In that case, yes, the "law of unintended consequences forever applies". Then Peter Turchin could argue that "underemployed graduates are potential social trouble."  Why? Because they are generally ensconced in work or other environments  (FOX News) wherein neither critical thinking or disciplined thought is required.  So anything goes.

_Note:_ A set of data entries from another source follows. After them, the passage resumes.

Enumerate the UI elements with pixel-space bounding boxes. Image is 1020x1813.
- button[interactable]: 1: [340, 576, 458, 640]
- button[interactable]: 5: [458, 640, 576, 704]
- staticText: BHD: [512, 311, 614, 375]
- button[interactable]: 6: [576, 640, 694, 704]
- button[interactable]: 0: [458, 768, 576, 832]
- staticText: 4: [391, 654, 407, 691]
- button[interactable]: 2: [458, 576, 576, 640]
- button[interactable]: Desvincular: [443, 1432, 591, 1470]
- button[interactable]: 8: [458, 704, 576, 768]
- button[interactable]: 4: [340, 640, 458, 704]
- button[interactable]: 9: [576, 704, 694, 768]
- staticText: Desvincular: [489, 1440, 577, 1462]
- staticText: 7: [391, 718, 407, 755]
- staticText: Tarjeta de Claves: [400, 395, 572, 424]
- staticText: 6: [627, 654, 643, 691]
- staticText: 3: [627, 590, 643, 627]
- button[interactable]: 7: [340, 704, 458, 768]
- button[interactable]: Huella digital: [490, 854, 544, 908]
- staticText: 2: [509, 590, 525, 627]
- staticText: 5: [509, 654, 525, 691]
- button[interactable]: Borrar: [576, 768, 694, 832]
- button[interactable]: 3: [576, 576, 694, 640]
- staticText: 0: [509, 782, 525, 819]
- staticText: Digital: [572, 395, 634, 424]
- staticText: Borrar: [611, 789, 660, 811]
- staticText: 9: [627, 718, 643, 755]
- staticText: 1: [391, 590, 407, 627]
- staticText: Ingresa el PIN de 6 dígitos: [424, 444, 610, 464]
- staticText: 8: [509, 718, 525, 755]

Why would that situation be much less true of the most successful graduates? To embrace a dangerous dogma, whatever it is, probably takes some resentment, but it definitely takes some grounding in conceptual thought.  I suppose I embraced Sartre's atheistic existentialism after Loyola, and yeah, maybe resentment at my Catholic upbringing played a role. But the grounding in conceptual critical thought that Loyola's Jesuits provided me, allowed me to coherently develop my atheism leading to my series of atheist books:


Ganesh insists a "vast minority of the public now has it" (surplus mental capacity), which is true.  But I dispute that vast minority has the necessary critical thinking skills and discipline of thought to manage that cognitive surplus capacity.  Else they would actually DO something constructive with it.